For the listing below, the answer is an exact retyping of the lines from the one with "daydayreview" through the one with "Сирії. Сполучені Штати наполегливо закликають", both included, without pictures.
:: THE DATA ::
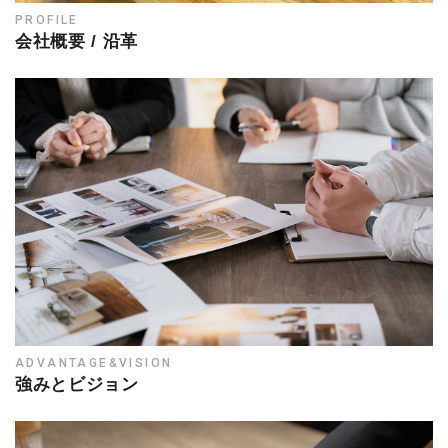
PROFILE
会社概要 / 沿革
ADVANTAGE&VISION
強みとビジョン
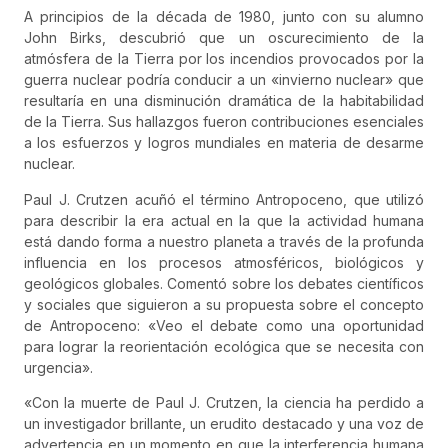
A principios de la década de 1980, junto con su alumno
John Birks, descubrió que un oscurecimiento de la
atmósfera de la Tierra por los incendios provocados por la
guerra nuclear podría conducir a un «invierno nuclear» que
resultaría en una disminución dramática de la habitabilidad
de la Tierra. Sus hallazgos fueron contribuciones esenciales
a los esfuerzos y logros mundiales en materia de desarme
nuclear.
Paul J. Crutzen acuñó el término Antropoceno, que utilizó
para describir la era actual en la que la actividad humana
está dando forma a nuestro planeta a través de la profunda
influencia en los procesos atmosféricos, biológicos y
geológicos globales. Comentó sobre los debates científicos
y sociales que siguieron a su propuesta sobre el concepto
de Antropoceno: «Veo el debate como una oportunidad
para lograr la reorientación ecológica que se necesita con
urgencia».
«Con la muerte de Paul J. Crutzen, la ciencia ha perdido a
un investigador brillante, un erudito destacado y una voz de
advertencia en un momento en que la interferencia humana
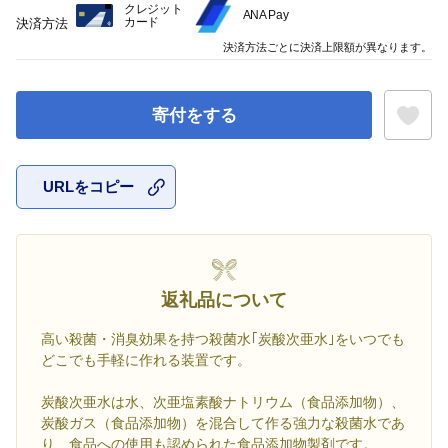
クレジット
ANA Pay
カード
決済方法
決済方法ごとに決済上限額が異なります。
寄付をする
URLをコピー
お気に入
返礼品について
高い殺菌・消臭効果を持つ殺菌水｢炭酸次亜水｣をいつでも
どこでも手軽に作れる装置です。
炭酸次亜水は水、次亜塩素酸ナトリウム（食品添加物）、
炭酸ガス（食品添加物）を混合して作る強力な殺菌水であ
り、食品への使用も認められた食品添加物製剤です。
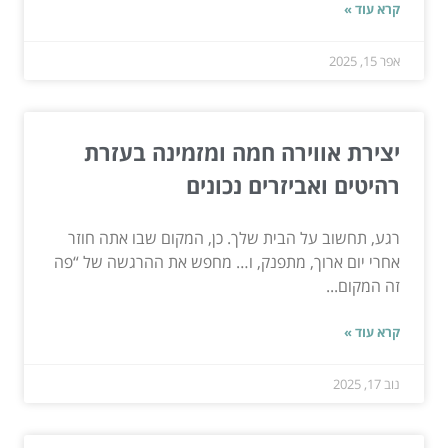
קרא עוד »
אפר 15, 2025
יצירת אווירה חמה ומזמינה בעזרת
רהיטים ואביזרים נכונים
רגע, תחשוב על הבית שלך. כן, המקום שבו אתה חוזר
אחרי יום ארוך, מתפנק, ו… מחפש את ההרגשה של “פה
זה המקום...
קרא עוד »
נוב 17, 2025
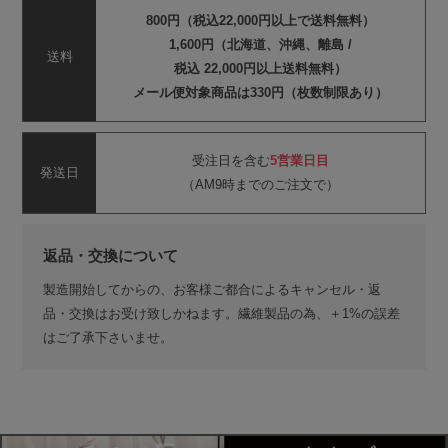
800円（税込22,000円以上で送料無料）
1,600円（北海道、沖縄、離島 /
送料
税込 22,000円以上送料無料）
メール便対象商品は330円（枚数制限あり）
受注日を含む
5営業日目
発送日
（AM9時までのご注文で）
返品・交換について
製造開始してからの、お客様ご都合によるキャンセル・返
品・交換はお受け致しかねます。繊維製品の為、＋1%の誤差
はご了承下さいませ。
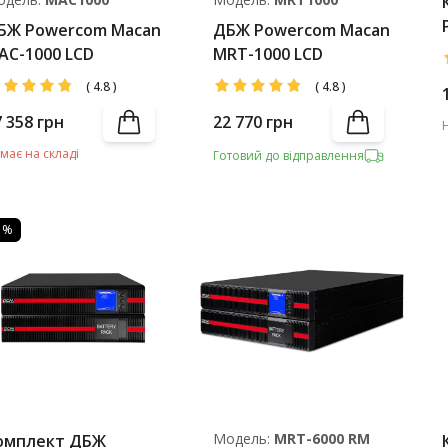
БЖ Powercom Macan
ДБЖ Powercom Macan
AC-1000 LCD
MRT-1000 LCD
(
4.8
)
(
4.8
)
7 358
грн
22 770
грн
має на складі
Готовий до відправлення
3 %
Модель:
MRT-6000 RM
омплект ДБЖ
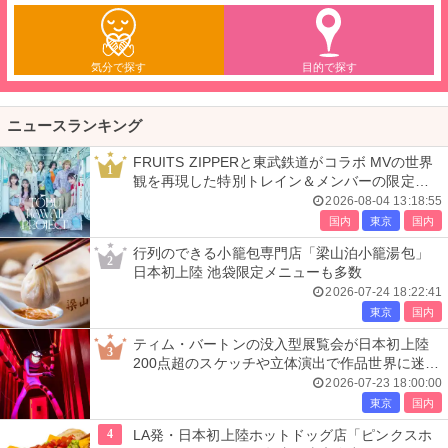
気分で探す
目的で探す
ニュースランキング
FRUITS ZIPPERと東武鉄道がコラボ MVの世界
1
観を再現した特別トレイン＆メンバーの限定ア
ナウンス
2026-08-04 13:18:55
国内
東京
国内
行列のできる小籠包専門店「梁山泊小籠湯包」
2
日本初上陸 池袋限定メニューも多数
2026-07-24 18:22:41
東京
国内
ティム・バートンの没入型展覧会が日本初上陸
3
200点超のスケッチや立体演出で作品世界に迷い
込む
2026-07-23 18:00:00
東京
国内
4
LA発・日本初上陸ホットドッグ店「ピンクスホ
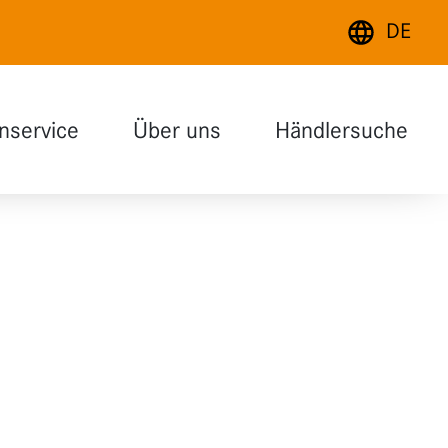
DE
Deutsch
nservice
Über uns
Händlersuche
English
Français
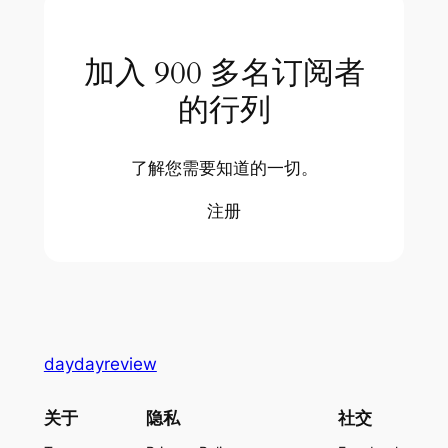
加入 900 多名订阅者
的行列
了解您需要知道的一切。
注册
daydayreview
关于
隐私
社交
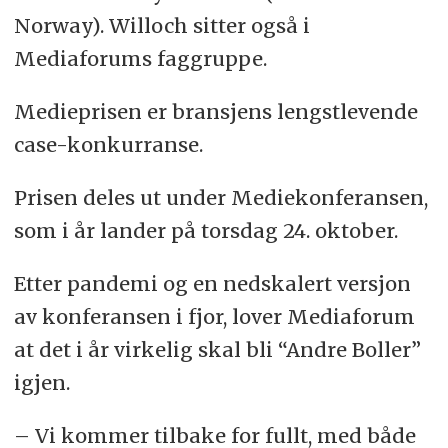
Norway). Willoch sitter også i
Mediaforums faggruppe.
Medieprisen er bransjens lengstlevende
case-konkurranse.
Prisen deles ut under Mediekonferansen,
som i år lander på torsdag 24. oktober.
Etter pandemi og en nedskalert versjon
av konferansen i fjor, lover Mediaforum
at det i år virkelig skal bli “Andre Boller”
igjen.
– Vi kommer tilbake for fullt, med både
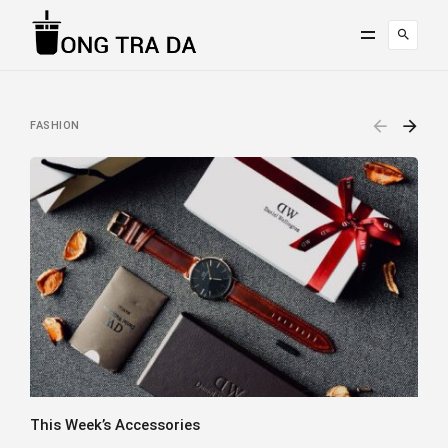
FASHION
This Week’s Accessories
N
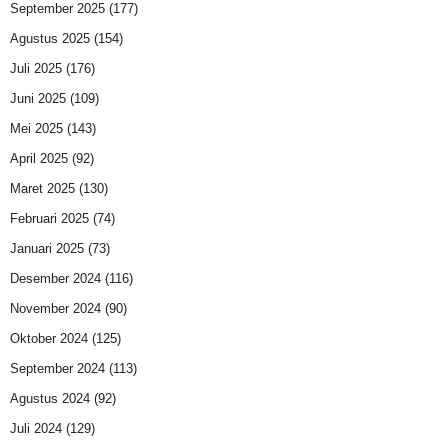
September 2025
(177)
Agustus 2025
(154)
Juli 2025
(176)
Juni 2025
(109)
Mei 2025
(143)
April 2025
(92)
Maret 2025
(130)
Februari 2025
(74)
Januari 2025
(73)
Desember 2024
(116)
November 2024
(90)
Oktober 2024
(125)
September 2024
(113)
Agustus 2024
(92)
Juli 2024
(129)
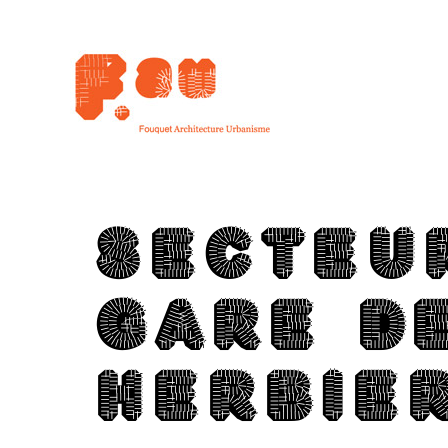
SEC­TEU
GARE D
HER­BIE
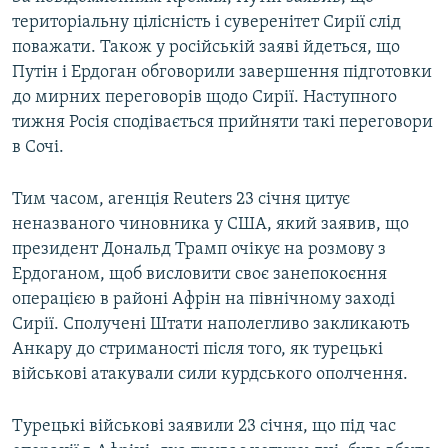
територіальну цілісність і суверенітет Сирії слід
поважати. Також у російській заяві йдеться, що
Путін і Ердоган обговорили завершення підготовки
до мирних переговорів щодо Сирії. Наступного
тижня Росія сподівається прийняти такі переговори
в Сочі.
Тим часом, агенція Reuters 23 січня цитує
неназваного чиновника у США, який заявив, що
президент Дональд Трамп очікує на розмову з
Ердоганом, щоб висловити своє занепокоєння
операцією в районі Афрін на північному заході
Сирії. Сполучені Штати наполегливо закликають
Анкару до стриманості після того, як турецькі
військові атакували сили курдського ополчення.
Турецькі військові заявили 23 січня, що під час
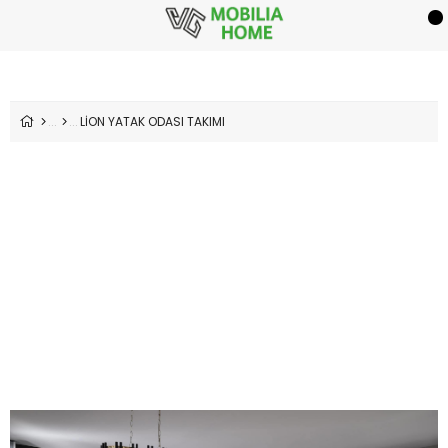
LİON YATAK ODASI TAKIMI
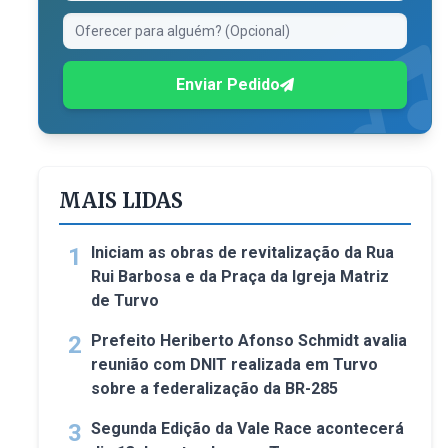
Enviar Pedido
MAIS LIDAS
1
Iniciam as obras de revitalização da Rua
Rui Barbosa e da Praça da Igreja Matriz
de Turvo
2
Prefeito Heriberto Afonso Schmidt avalia
reunião com DNIT realizada em Turvo
sobre a federalização da BR-285
3
Segunda Edição da Vale Race acontecerá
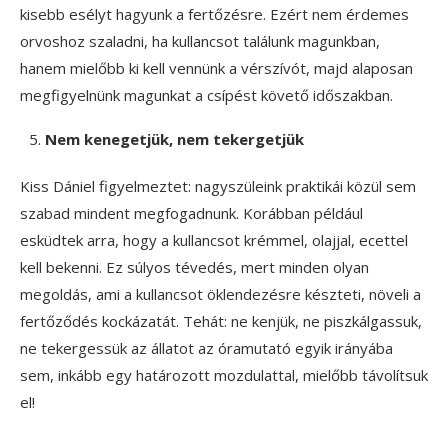
kisebb esélyt hagyunk a fertőzésre. Ezért nem érdemes
orvoshoz szaladni, ha kullancsot találunk magunkban,
hanem mielőbb ki kell vennünk a vérszívót, majd alaposan
megfigyelnünk magunkat a csípést követő időszakban.
Nem kenegetjük, nem tekergetjük
Kiss Dániel figyelmeztet: nagyszüleink praktikái közül sem
szabad mindent megfogadnunk. Korábban például
esküdtek arra, hogy a kullancsot krémmel, olajjal, ecettel
kell bekenni. Ez súlyos tévedés, mert minden olyan
megoldás, ami a kullancsot öklendezésre készteti, növeli a
fertőződés kockázatát. Tehát: ne kenjük, ne piszkálgassuk,
ne tekergessük az állatot az óramutató egyik irányába
sem, inkább egy határozott mozdulattal, mielőbb távolítsuk
el!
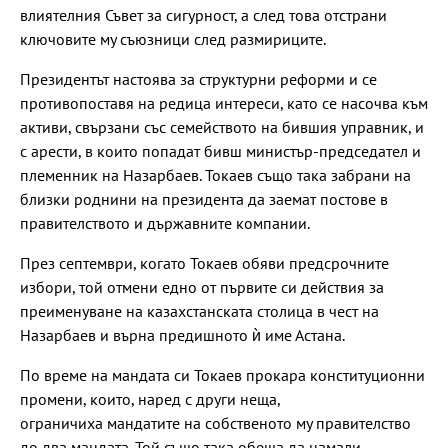
влиятелния Съвет за сигурност, а след това отстрани
ключовите му съюзници след размириците.
Президентът настоява за структурни реформи и се
противопоставя на редица интереси, като се насочва към
активи, свързани със семейството на бившия управник, и
с арести, в които попадат бивш министър-председател и
племенник на Назарбаев. Токаев също така забрани на
близки роднини на президента да заемат постове в
правителството и държавните компании.
През септември, когато Токаев обяви предсрочните
избори, той отмени едно от първите си действия за
преименуване на казахстанската столица в чест на
Назарбаев и върна предишното ѝ име Астана.
По време на мандата си Токаев прокара конституционни
промени, които, наред с други неща,
ограничиха мандатите на собственото му правителство
до два мандата. Той също така обеща да намали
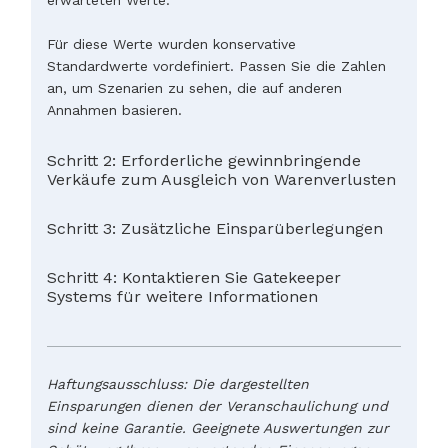
Für diese Werte wurden konservative
Standardwerte vordefiniert. Passen Sie die Zahlen
an, um Szenarien zu sehen, die auf anderen
Annahmen basieren.
Schritt 2: Erforderliche gewinnbringende
Verkäufe zum Ausgleich von Warenverlusten
Schritt 3: Zusätzliche Einsparüberlegungen
Schritt 4: Kontaktieren Sie Gatekeeper
Systems für weitere Informationen
Haftungsausschluss: Die dargestellten
Einsparungen dienen der Veranschaulichung und
sind keine Garantie. Geeignete Auswertungen zur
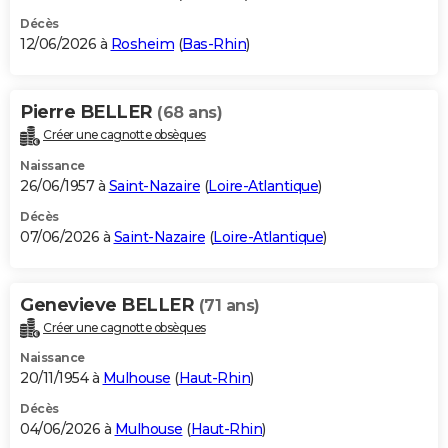
Décès
12/06/2026 à
Rosheim
(
Bas-Rhin
)
Pierre BELLER
(68 ans)
Créer une cagnotte obsèques
Naissance
26/06/1957 à
Saint-Nazaire
(
Loire-Atlantique
)
Décès
07/06/2026 à
Saint-Nazaire
(
Loire-Atlantique
)
Genevieve BELLER
(71 ans)
Créer une cagnotte obsèques
Naissance
20/11/1954 à
Mulhouse
(
Haut-Rhin
)
Décès
04/06/2026 à
Mulhouse
(
Haut-Rhin
)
:::
RESPONSE AREA
daydayreview
关于
隐私
社交
Norway). Willoch sitter også i
Mediaforums faggruppe.
Medieprisen er bransjens lengstlevende
case-konkurranse.
Prisen deles ut under Mediekonferansen,
som i år lander på torsdag 24. oktober.
Etter pandemi og en nedskalert versjon
av konferansen i fjor, lover Mediaforum
at det i år virkelig skal bli “Andre Boller”
igjen.
– Vi kommer tilbake for fullt, med både
FASHION
This Week’s Accessories
N
September 2025
(177)
Agustus 2025
(154)
Juli 2025
(176)
Juni 2025
(109)
Mei 2025
(143)
April 2025
(92)
Maret 2025
(130)
Februari 2025
(74)
Januari 2025
(73)
Desember 2024
(116)
November 2024
(90)
Oktober 2024
(125)
September 2024
(113)
Agustus 2024
(92)
Juli 2024
(129)
SEC­TEU
GARE D
HER­BIE
територіальну цілісність і суверенітет Сирії слід
поважати. Також у російській заяві йдеться, що
Путін і Ердоган обговорили завершення підготовки
до мирних переговорів щодо Сирії. Наступного
тижня Росія сподівається прийняти такі переговори
в Сочі.
Тим часом, агенція Reuters 23 січня цитує
неназваного чиновника у США, який заявив, що
президент Дональд Трамп очікує на розмову з
Ердоганом, щоб висловити своє занепокоєння
операцією в районі Афрін на північному заході
Сирії. Сполучені Штати наполегливо закликають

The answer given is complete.